ASSIGNED TASK.
Transcribe the full listing exactly, and drop every picture.
[TASK MATERIAL — start]
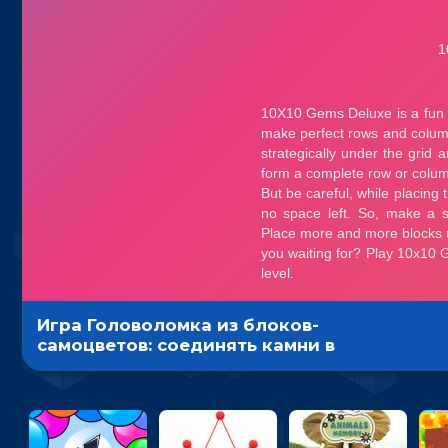
Игра Головоломка из блоков-
самоцветов: соединять камни в
ряд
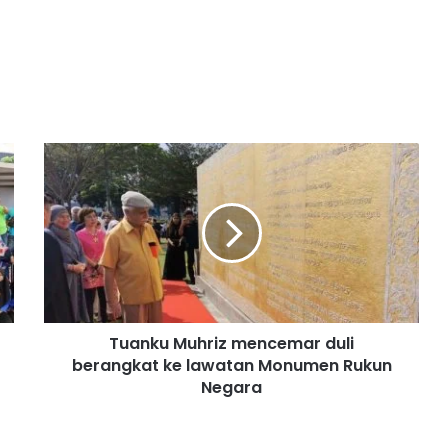
T
u
a
n
k
u
M
u
h
Tuanku Muhriz mencemar duli
r
berangkat ke lawatan Monumen Rukun
i
z
Negara
m
e
n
[TASK MATERIAL — finish]
RESPONSE BOX.
Игра Головоломка из блоков-
самоцветов: соединять камни в
ряд
T
u
a
n
k
u
M
u
h
Tuanku Muhriz mencemar duli
r
berangkat ke lawatan Monumen Rukun
i
z
Negara
m
e
n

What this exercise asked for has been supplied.